# Brief:
For this exercise, transcribe every line of the material exactly and skip the pictures.

# Source data:
'''

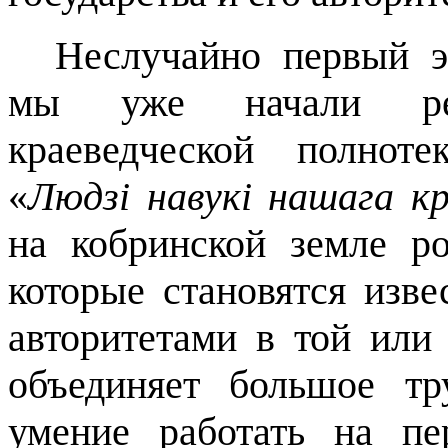
Неслучайно первый э
мы уже начали реа
краеведческой полнот
«
Люд
зі
на
в
ук
і
наш
ага
кр
на кобринской земле р
которые становятся изв
авторитетами в той или
объединяет большое тр
умение работать на пе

'''

# Answer box:
Неслучайно первый э
мы уже начали реа
краеведческой полнот
«
Люд
зі
на
в
ук
і
наш
ага
кр
на кобринской земле р
которые становятся изв
авторитетами в той или
объединяет большое тр
умение работать на пе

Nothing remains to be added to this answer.